= Record excerpts =
== Segment start ==
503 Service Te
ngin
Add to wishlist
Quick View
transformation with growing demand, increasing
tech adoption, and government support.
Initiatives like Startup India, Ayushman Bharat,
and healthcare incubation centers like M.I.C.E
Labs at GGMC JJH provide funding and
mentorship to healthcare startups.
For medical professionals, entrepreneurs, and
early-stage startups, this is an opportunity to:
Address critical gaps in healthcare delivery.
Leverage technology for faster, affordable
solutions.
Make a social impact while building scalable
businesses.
== Segment end ==
= Exercise details =
Mind each word and retype the entire listing above.

= Answer space =
503 Service Te
ngin
Add to wishlist
Quick View
transformation with growing demand, increasing
tech adoption, and government support.
Initiatives like Startup India, Ayushman Bharat,
and healthcare incubation centers like M.I.C.E
Labs at GGMC JJH provide funding and
mentorship to healthcare startups.
For medical professionals, entrepreneurs, and
early-stage startups, this is an opportunity to:
Address critical gaps in healthcare delivery.
Leverage technology for faster, affordable
solutions.
Make a social impact while building scalable
businesses.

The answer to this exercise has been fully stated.